How Should My LLC be Taxed?

How Should My LLC be Taxed?

by Brendon Pack, July 2015

Before opening the doors to a brand new Limited Liability Company (LLC), it’s important that you understand how your new entity will be taxed by the IRS – and what your LLC tax return should look like. The same applies to current LLC owners.

On the surface, an LLC is considered a pass-through business entity. This concept means that all business-related taxes, profits, losses, and deductions pass through to the personal tax returns of an LLC’s owners. However, LLC owners can choose to structure their businesses in a different way for tax purposes through the entity classification election. This decision, made using IRS Form 8832, is designed to allow business owners to take a corporate tax structure for their LLCs.

LLC Taxed as Sole Proprietorship

If you structure your LLC as a sole proprietorship, it will be taxed as such. This structure, also known as a single-member LLC taxed as a sole proprietorship, means any LLC taxes you incur will be directly passed on to your personal IRS tax requirements. Any taxes you owe for business-related activities would thus be due by the traditional April 15th tax deadline. However, you’d still be on the hook for estimated taxes that are incurred by all sole proprietors.

LLC Taxed as Partnership

If you have one or more members in the LLC, the taxes incurred by your LLC would also pass directly through to those partners in the business if you don’t elect a corporate tax structure. This means multimember LLCs that do not make the entity classification election would, by default, be taxed as a regular partnership. Just like with a sole proprietorship, all owners would handle their business-related taxes on their personal returns.

LLC Taxed as S Corp

Structuring an LLC to be taxed as an S Corporation is very similar to how an LLC taxed as a sole proprietorship is arranged. LLC taxation on S corps means that all taxes resulting from business activities are passed through to the personal tax obligations of an LLC’s owners. This prevents double taxation. An S corp structure allows shareholders in a business to also classify themselves as employees, which can result in some nice tax savings.

LLC Taxed as C Corp

Choosing to structure your LLC as a C Corporation can have some nice advantages that are unavailable to other LLC tax structures. LLC taxation as a C corporation means that the LLC is taxed directly as a separate business entity, and business taxes are not passed through to the owner’s personal taxes. Taxing an LLC as a C Corp can offer more tax-saving opportunities through business deductions, allowing business owners to hold onto more of their hard-earned income. In addition, a corporate structure separates a business owner’s personal and business assets.

The Bottom Line on LLC Taxes

LLC owners should make the most appropriate decision for their specific situations when it comes to LLC taxes.
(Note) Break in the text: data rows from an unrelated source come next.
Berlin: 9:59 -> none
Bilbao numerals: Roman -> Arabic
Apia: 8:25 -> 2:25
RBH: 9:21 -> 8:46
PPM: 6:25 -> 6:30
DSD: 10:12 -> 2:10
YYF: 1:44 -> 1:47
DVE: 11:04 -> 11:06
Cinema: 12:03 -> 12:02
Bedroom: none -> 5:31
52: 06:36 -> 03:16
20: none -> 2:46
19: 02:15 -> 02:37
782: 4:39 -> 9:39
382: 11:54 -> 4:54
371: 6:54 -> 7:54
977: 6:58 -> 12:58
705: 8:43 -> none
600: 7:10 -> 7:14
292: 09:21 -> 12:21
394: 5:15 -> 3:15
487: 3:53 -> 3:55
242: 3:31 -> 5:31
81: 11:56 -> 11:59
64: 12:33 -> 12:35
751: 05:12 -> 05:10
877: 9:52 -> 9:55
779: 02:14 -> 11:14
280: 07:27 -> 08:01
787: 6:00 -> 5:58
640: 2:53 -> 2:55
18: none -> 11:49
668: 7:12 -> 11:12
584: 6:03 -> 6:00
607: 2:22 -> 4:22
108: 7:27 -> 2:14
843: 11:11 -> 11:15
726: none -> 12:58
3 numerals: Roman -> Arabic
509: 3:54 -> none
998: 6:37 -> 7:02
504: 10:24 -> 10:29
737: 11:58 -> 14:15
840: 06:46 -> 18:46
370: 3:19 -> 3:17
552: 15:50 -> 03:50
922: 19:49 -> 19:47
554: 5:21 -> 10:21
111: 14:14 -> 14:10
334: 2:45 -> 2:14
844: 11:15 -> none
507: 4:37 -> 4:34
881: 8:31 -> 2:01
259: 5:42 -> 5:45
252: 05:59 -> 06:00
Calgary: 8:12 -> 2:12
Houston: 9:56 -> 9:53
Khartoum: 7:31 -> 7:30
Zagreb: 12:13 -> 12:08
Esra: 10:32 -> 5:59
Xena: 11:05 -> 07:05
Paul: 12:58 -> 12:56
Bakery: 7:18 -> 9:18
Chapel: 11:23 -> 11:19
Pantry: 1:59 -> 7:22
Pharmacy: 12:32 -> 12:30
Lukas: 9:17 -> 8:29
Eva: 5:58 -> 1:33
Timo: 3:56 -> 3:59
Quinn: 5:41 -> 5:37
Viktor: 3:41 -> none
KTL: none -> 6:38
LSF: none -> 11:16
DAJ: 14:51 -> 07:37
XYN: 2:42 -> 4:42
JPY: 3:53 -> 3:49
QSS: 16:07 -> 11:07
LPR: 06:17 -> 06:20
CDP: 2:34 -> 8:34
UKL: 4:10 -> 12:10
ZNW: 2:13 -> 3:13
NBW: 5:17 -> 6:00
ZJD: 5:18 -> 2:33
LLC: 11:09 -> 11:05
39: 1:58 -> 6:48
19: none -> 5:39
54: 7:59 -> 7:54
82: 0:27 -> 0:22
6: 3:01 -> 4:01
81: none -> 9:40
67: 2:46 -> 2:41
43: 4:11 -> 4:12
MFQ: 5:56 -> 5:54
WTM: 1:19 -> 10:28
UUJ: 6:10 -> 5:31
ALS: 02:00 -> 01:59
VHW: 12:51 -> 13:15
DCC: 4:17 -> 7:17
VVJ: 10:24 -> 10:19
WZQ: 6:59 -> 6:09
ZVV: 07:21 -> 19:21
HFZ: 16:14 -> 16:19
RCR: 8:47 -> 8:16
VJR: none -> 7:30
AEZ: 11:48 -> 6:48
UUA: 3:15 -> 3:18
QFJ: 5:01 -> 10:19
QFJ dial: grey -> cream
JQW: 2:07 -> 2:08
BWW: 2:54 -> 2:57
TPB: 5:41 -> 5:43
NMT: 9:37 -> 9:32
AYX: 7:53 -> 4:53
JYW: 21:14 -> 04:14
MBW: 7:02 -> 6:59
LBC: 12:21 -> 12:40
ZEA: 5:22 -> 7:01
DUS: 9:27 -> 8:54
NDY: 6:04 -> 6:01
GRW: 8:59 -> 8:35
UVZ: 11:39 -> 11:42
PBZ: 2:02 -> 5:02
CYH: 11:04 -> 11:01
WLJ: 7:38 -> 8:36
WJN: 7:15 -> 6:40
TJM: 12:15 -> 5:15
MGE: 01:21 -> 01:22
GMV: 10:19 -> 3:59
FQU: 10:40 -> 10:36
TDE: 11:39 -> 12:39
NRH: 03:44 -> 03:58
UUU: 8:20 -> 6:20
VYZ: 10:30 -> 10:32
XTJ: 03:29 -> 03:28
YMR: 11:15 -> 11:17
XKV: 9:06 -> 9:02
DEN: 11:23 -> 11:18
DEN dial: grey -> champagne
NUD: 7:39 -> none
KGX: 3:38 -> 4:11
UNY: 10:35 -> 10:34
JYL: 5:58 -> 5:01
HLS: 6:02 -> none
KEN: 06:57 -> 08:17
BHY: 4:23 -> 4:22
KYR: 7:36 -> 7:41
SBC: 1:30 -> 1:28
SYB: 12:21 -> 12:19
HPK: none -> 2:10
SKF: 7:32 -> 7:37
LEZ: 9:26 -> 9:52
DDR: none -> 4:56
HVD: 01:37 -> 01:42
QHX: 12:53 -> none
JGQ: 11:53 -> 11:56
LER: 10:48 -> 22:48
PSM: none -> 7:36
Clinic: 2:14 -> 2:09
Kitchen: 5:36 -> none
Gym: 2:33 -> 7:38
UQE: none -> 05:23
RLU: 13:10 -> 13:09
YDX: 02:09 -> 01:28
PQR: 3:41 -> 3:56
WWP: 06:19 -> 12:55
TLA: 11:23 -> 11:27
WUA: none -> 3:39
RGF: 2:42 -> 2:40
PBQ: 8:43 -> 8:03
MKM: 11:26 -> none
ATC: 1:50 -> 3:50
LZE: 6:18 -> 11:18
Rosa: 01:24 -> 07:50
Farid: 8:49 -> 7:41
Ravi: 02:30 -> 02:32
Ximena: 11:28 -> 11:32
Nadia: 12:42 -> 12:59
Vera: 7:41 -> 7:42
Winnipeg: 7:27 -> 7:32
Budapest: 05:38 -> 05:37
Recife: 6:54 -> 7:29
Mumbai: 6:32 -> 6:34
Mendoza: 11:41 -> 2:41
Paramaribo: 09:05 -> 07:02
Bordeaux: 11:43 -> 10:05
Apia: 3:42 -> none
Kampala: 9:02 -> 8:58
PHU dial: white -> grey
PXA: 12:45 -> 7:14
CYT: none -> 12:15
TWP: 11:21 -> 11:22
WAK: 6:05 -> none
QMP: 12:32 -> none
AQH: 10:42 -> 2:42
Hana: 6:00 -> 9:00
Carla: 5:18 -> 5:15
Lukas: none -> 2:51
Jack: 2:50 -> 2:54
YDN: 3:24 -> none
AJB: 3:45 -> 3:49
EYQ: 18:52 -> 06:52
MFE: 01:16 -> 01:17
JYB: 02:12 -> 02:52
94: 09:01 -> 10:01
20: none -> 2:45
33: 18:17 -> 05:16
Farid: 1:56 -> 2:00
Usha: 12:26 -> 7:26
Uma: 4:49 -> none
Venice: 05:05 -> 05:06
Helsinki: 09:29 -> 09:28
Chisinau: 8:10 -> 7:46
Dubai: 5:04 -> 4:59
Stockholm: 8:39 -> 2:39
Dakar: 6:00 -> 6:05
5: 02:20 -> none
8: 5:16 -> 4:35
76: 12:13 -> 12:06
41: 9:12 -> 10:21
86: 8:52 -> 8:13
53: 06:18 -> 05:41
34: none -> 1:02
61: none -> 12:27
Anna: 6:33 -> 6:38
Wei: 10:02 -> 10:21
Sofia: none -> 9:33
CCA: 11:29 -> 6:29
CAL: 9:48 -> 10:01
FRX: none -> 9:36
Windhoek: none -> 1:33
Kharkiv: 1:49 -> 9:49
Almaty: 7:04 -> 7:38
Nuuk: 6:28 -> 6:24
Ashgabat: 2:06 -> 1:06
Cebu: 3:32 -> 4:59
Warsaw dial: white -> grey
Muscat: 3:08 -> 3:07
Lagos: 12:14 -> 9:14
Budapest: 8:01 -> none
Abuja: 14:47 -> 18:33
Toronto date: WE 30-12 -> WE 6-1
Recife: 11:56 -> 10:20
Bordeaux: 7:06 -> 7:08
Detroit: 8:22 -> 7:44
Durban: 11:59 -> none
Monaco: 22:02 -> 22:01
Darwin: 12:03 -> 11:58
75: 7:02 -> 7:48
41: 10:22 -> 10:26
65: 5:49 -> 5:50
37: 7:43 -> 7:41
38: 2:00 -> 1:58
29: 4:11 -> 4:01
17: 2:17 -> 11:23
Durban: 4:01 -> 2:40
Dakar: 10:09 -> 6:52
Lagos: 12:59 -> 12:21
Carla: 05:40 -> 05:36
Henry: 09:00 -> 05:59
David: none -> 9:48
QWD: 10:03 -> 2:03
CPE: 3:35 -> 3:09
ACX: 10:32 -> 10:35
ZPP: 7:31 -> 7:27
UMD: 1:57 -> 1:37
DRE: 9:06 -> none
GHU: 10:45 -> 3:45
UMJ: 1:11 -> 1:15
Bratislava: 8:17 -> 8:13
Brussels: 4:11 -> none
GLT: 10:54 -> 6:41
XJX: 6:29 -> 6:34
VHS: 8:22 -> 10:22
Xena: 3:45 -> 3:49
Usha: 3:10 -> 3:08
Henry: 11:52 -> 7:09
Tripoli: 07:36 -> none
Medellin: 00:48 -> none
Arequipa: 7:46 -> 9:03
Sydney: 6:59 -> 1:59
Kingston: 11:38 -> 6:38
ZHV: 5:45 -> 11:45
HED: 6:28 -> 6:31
It’s certainly worth considering a corporate tax structure for your LLC because of the tax benefits and savings you may be able to enjoy. Also, don’t forget to keep your operating agreement updated so that all members of your business are on the same page and understand their roles. With that said, all owners in a business should agree on how a company is taxed when your next LLC tax filing is due to Uncle Sam.